::: Data to process :::
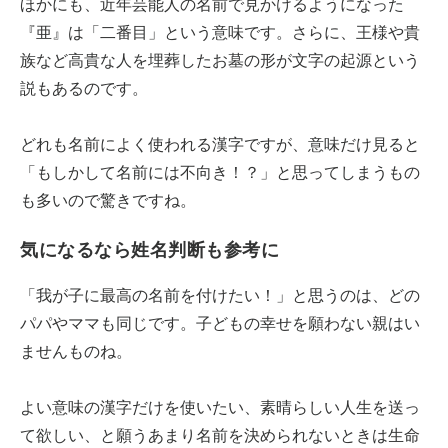
ほかにも、近年芸能人の名前で見かけるようになった
『亜』は「二番目」という意味です。さらに、王様や貴
族など高貴な人を埋葬したお墓の形が文字の起源という
説もあるのです。
どれも名前によく使われる漢字ですが、意味だけ見ると
「もしかして名前には不向き！？」と思ってしまうもの
も多いので驚きですね。
気になるなら姓名判断も参考に
「我が子に最高の名前を付けたい！」と思うのは、どの
パパやママも同じです。子どもの幸せを願わない親はい
ませんものね。
よい意味の漢字だけを使いたい、素晴らしい人生を送っ
て欲しい、と願うあまり名前を決められないときは生命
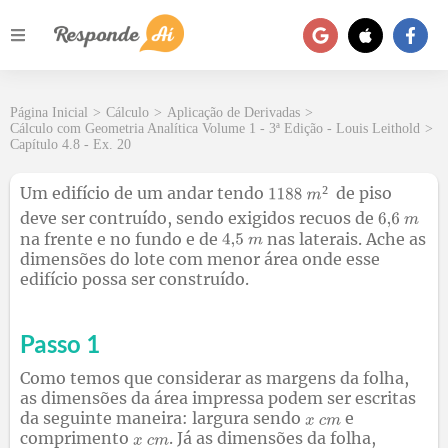
Página Inicial
>
Cálculo
>
Aplicação de Derivadas
>
Cálculo com Geometria Analítica Volume 1 - 3ª Edição - Louis Leithold
>
Capítulo 4.8 - Ex. 20
²
Um edifício de um andar tendo
de piso
deve ser contruído, sendo exigidos recuos de
na frente e no fundo e de
nas laterais. Ache as
dimensões do lote com menor área onde esse
edifício possa ser construído.
Passo 1
Como temos que considerar as margens da folha,
as dimensões da área impressa podem ser escritas
da seguinte maneira: largura sendo
e
comprimento
. Já as dimensões da folha,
:::
* [Task objective]:
Go over the data and return every line that includes the word "edifício".

* [Answer to this exercise]:
Um edifício de um andar tendo
edifício possa ser construído.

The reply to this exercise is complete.